With the pictures removed, write out the data below exactly.

(Recorded data)
Segment Open

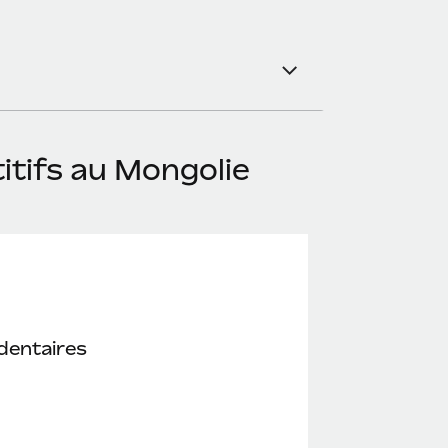
tifs au Mongolie
dentaires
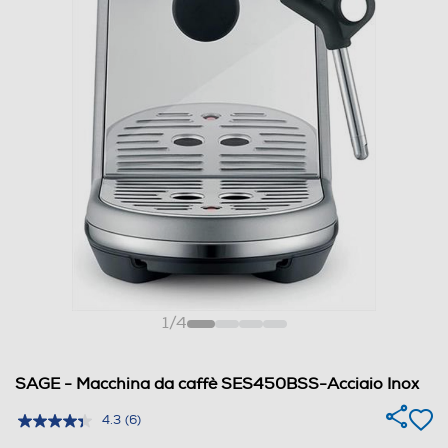
1
/
4
SAGE - Macchina da caffè SES450BSS-Acciaio Inox
4.3
(6)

Segment Closed

REPLY:
tifs au Mongolie
dentaires
1
/
4
SAGE - Macchina da caffè SES450BSS-Acciaio Inox
4.3
(6)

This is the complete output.